* [Data for processing]
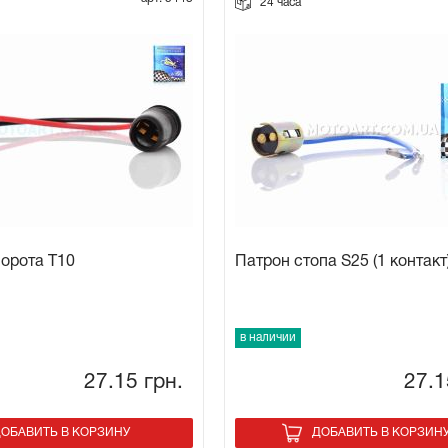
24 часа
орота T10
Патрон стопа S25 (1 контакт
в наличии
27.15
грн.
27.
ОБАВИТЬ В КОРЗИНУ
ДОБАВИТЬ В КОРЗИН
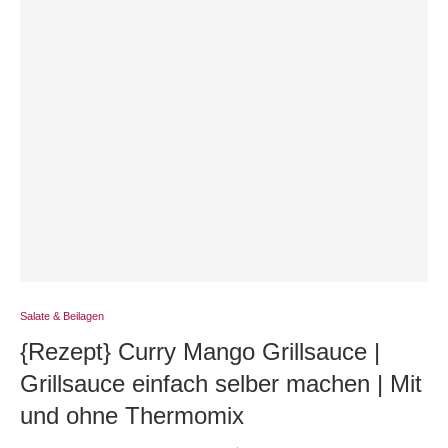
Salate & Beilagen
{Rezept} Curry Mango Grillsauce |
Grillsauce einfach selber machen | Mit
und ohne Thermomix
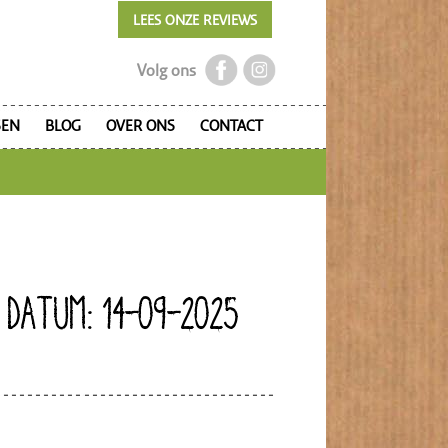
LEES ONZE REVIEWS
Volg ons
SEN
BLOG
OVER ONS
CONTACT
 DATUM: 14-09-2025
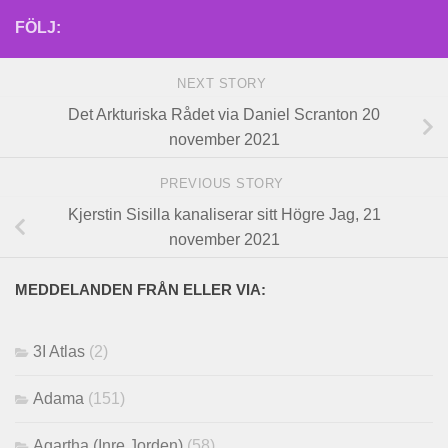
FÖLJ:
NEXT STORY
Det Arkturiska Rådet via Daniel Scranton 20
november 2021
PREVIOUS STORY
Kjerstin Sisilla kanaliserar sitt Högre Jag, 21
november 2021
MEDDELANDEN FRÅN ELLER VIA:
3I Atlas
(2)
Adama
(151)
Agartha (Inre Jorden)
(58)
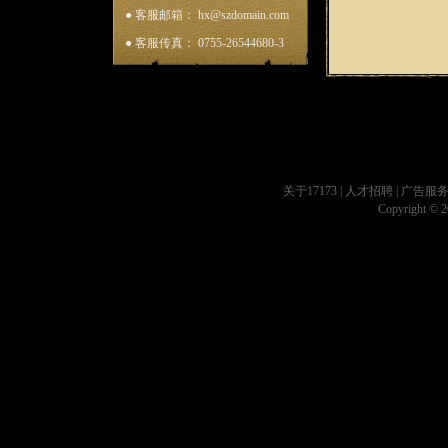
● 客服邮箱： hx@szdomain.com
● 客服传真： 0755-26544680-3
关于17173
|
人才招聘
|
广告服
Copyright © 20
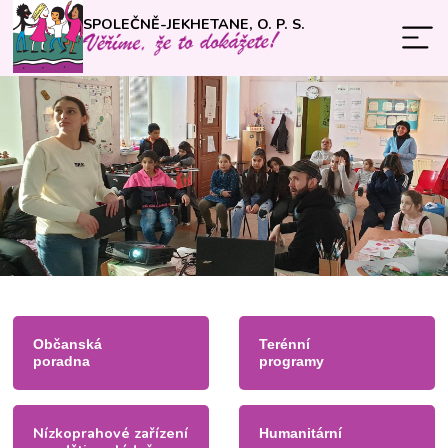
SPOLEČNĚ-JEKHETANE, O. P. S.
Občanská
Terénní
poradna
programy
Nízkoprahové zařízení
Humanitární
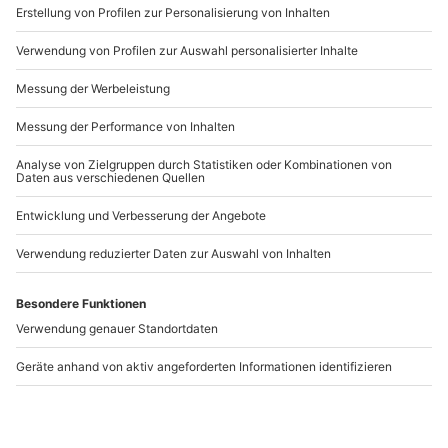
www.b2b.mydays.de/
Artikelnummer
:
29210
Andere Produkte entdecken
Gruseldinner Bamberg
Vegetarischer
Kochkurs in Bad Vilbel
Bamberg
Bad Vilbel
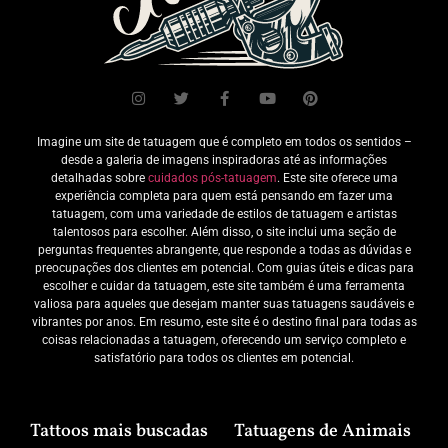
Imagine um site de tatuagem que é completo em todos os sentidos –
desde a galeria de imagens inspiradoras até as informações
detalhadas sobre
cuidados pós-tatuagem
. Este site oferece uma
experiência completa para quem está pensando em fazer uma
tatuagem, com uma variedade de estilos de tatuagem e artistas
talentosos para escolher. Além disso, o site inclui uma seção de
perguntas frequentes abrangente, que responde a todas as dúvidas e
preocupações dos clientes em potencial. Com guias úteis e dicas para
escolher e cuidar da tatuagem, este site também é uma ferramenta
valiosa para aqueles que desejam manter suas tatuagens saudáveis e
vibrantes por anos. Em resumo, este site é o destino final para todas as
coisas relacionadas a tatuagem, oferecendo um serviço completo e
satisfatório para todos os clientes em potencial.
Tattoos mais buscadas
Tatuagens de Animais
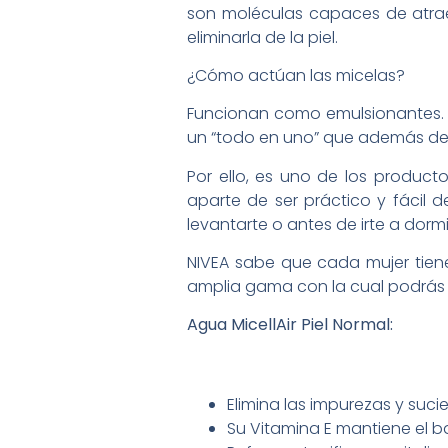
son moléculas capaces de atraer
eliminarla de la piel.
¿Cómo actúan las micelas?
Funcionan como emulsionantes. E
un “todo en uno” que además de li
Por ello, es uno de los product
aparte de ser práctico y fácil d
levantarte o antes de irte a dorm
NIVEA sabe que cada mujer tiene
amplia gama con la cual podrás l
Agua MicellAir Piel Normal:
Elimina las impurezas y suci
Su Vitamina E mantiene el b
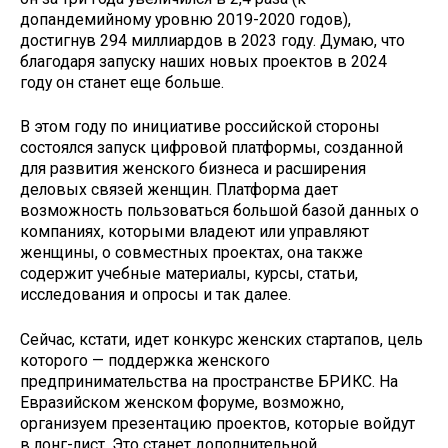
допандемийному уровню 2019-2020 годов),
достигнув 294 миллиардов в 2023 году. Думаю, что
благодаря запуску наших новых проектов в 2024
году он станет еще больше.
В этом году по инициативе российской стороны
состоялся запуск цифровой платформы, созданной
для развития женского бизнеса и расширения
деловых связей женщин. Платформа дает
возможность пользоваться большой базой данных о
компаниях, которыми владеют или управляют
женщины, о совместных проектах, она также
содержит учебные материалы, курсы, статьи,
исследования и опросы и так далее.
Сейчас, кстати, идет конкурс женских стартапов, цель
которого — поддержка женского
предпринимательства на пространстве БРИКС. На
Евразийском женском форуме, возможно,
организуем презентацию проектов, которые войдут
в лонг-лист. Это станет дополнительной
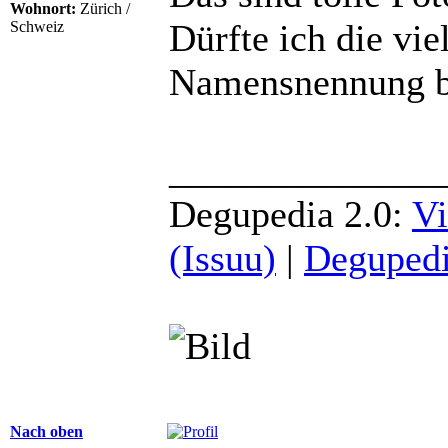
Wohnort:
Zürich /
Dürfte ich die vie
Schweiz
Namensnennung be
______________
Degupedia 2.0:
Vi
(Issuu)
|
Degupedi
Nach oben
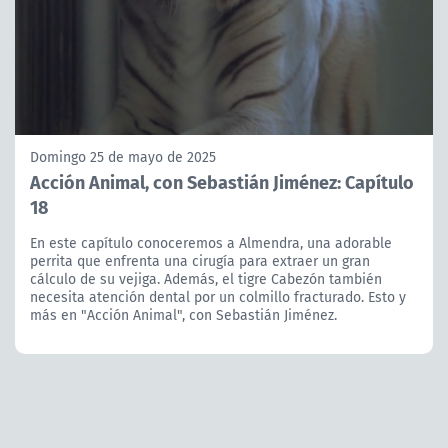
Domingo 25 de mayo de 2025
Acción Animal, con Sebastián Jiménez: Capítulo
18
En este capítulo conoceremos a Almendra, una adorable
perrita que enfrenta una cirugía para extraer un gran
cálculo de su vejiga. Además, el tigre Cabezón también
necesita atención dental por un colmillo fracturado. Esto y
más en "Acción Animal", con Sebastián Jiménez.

* [Work instruction] Word for word, print out all of the records above; pass over the pictures.

* [Your solution]
24 часа
орота T10
Патрон стопа S25 (1 контакт
в наличии
27.15
грн.
27.
ОБАВИТЬ В КОРЗИНУ
ДОБАВИТЬ В КОРЗИН
Salate & Beilagen
{Rezept} Curry Mango Grillsauce |
Grillsauce einfach selber machen | Mit
und ohne Thermomix
LEES ONZE REVIEWS
Volg ons
SEN
BLOG
OVER ONS
CONTACT
 DATUM: 14-09-2025
FÖLJ:
NEXT STORY
Det Arkturiska Rådet via Daniel Scranton 20
november 2021
PREVIOUS STORY
Kjerstin Sisilla kanaliserar sitt Högre Jag, 21
november 2021
MEDDELANDEN FRÅN ELLER VIA:
3I Atlas
(2)
Adama
(151)
Agartha (Inre Jorden)
(58)
● 客服邮箱： hx@szdomain.com
● 客服传真： 0755-26544680-3
关于17173
|
人才招聘
|
广告服
Copyright © 20
SPOLEČNĚ-JEKHETANE, O. P. S.
Občanská
Terénní
poradna
programy
Nízkoprahové zařízení
Humanitární
www.b2b.mydays.de/
Artikelnummer
:
29210
Andere Produkte entdecken
Gruseldinner Bamberg
Vegetarischer
Kochkurs in Bad Vilbel
Bamberg
Bad Vilbel
Imagine um site de tatuagem que é completo em todos os sentidos –
desde a galeria de imagens inspiradoras até as informações
detalhadas sobre
cuidados pós-tatuagem
. Este site oferece uma
experiência completa para quem está pensando em fazer uma
tatuagem, com uma variedade de estilos de tatuagem e artistas
talentosos para escolher. Além disso, o site inclui uma seção de
perguntas frequentes abrangente, que responde a todas as dúvidas e
preocupações dos clientes em potencial. Com guias úteis e dicas para
escolher e cuidar da tatuagem, este site também é uma ferramenta
valiosa para aqueles que desejam manter suas tatuagens saudáveis e
vibrantes por anos. Em resumo, este site é o destino final para todas as
coisas relacionadas a tatuagem, oferecendo um serviço completo e
satisfatório para todos os clientes em potencial.
Tattoos mais buscadas
Tatuagens de Animais
son moléculas capaces de atraer
eliminarla de la piel.
¿Cómo actúan las micelas?
Funcionan como emulsionantes. E
un “todo en uno” que además de li
Por ello, es uno de los product
aparte de ser práctico y fácil d
levantarte o antes de irte a dorm
NIVEA sabe que cada mujer tiene
amplia gama con la cual podrás l
Agua MicellAir Piel Normal:
Elimina las impurezas y suci
Su Vitamina E mantiene el b
допандемийному уровню 2019-2020 годов),
достигнув 294 миллиардов в 2023 году. Думаю, что
благодаря запуску наших новых проектов в 2024
году он станет еще больше.
В этом году по инициативе российской стороны
состоялся запуск цифровой платформы, созданной
для развития женского бизнеса и расширения
деловых связей женщин. Платформа дает
возможность пользоваться большой базой данных о
компаниях, которыми владеют или управляют
женщины, о совместных проектах, она также
содержит учебные материалы, курсы, статьи,
исследования и опросы и так далее.
Сейчас, кстати, идет конкурс женских стартапов, цель
которого — поддержка женского
предпринимательства на пространстве БРИКС. На
Евразийском женском форуме, возможно,
организуем презентацию проектов, которые войдут
в лонг-лист. Это станет дополнительной
Wohnort:
Zürich /
Dürfte ich die vie
Schweiz
Namensnennung be
______________
Degupedia 2.0:
Vi
(Issuu)
|
Degupedi
Nach oben
Domingo 25 de mayo de 2025
Acción Animal, con Sebastián Jiménez: Capítulo
18
En este capítulo conoceremos a Almendra, una adorable
perrita que enfrenta una cirugía para extraer un gran
cálculo de su vejiga. Además, el tigre Cabezón también
necesita atención dental por un colmillo fracturado. Esto y
más en "Acción Animal", con Sebastián Jiménez.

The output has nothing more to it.